Vanaf december 2005 ontving de Nationale ombudsman zeer regelmatig klachten over het CVZ dat het E 121-formulier niet werd toegezonden. Met dit formulier moeten verzekerden in het buitenland zich bij het ziekenfonds in hun woonland aanmelden om aanspraak te kunnen maken op zorg. Ook bleek dat veel betrokken burgers kritiek hadden op de wijze van uitvoering van de nieuwe wettelijke taak door het CVZ. Daarnaast hadden deze burgers klachten over de bereikbaarheid van het CVZ en de informatieverstrekking aan verzekerden rond de uitvoering van de Zorgverzekeringswet. Verder werd geklaagd over de heffing en inning van de verschuldigde bijdrage en de behandeling van bezwaarschriften tegen deze heffing en inning. De klachten waren aanleiding voor het instellen van een onderzoek uit eigen beweging.

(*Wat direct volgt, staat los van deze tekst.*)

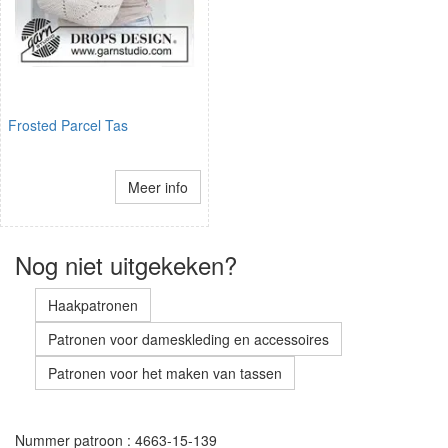
Frosted Parcel Tas
Meer info
Nog niet uitgekeken?
Haakpatronen
Patronen voor dameskleding en accessoires
Patronen voor het maken van tassen
Nummer patroon : 4663-15-139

Uit het onderzoek is naar voren gekomen dat de uitvoering van de nieuwe wettelijke taken door het CVZ per 1 januari 2006 niet goed was verlopen. Het CVZ was tekortgeschoten in de informatieverwerving om zijn taken goed uit te kunnen voeren. De informatieverstrekking aan mensen in het buitenland over de nieuwe wettelijke regels was volgens de Nationale ombudsman op zichzelf genomen adequaat, maar het CVZ was tekort geschoten in het treffen van organisatorische voorzieningen zodanig dat de formulierenstroom die retour kwam goed werd verwerkt. Ook was het CVZ telefonisch een periode amper of niet telefonisch bereikbaar en achtte de Nationale ombudsman het niet behoorlijk dat de behandeling van correspondentie was vertraagd. De uitvoeringsproblemen waarmee het CVZ kampte bij het heffen en innen van de bijdrage, stond een goede dienstverlening aan de burger in de weg. Het duurde te lang voordat bezwaarschriften werden behandeld, maar de Nationale ombudsman had er begrip voor dat in deze bijzondere situatie de beslissingen op bezwaar met schending van de wettelijke termijn werden uitgesteld.
De Nationale ombudsman deed aanbevelingen aan de minister van VWS en het CVZ gezamenlijk om te zorgen voor goede klachtbehandeling, voor tijdige beantwoording van correspondentie, voor een goede evaluatie en een betere samenwerking met ketenpartners, voor de mogelijkheid tot gespreide betaling en betaaloverzichten, en voor continuïteit in de behandeling van bezwaarschriften.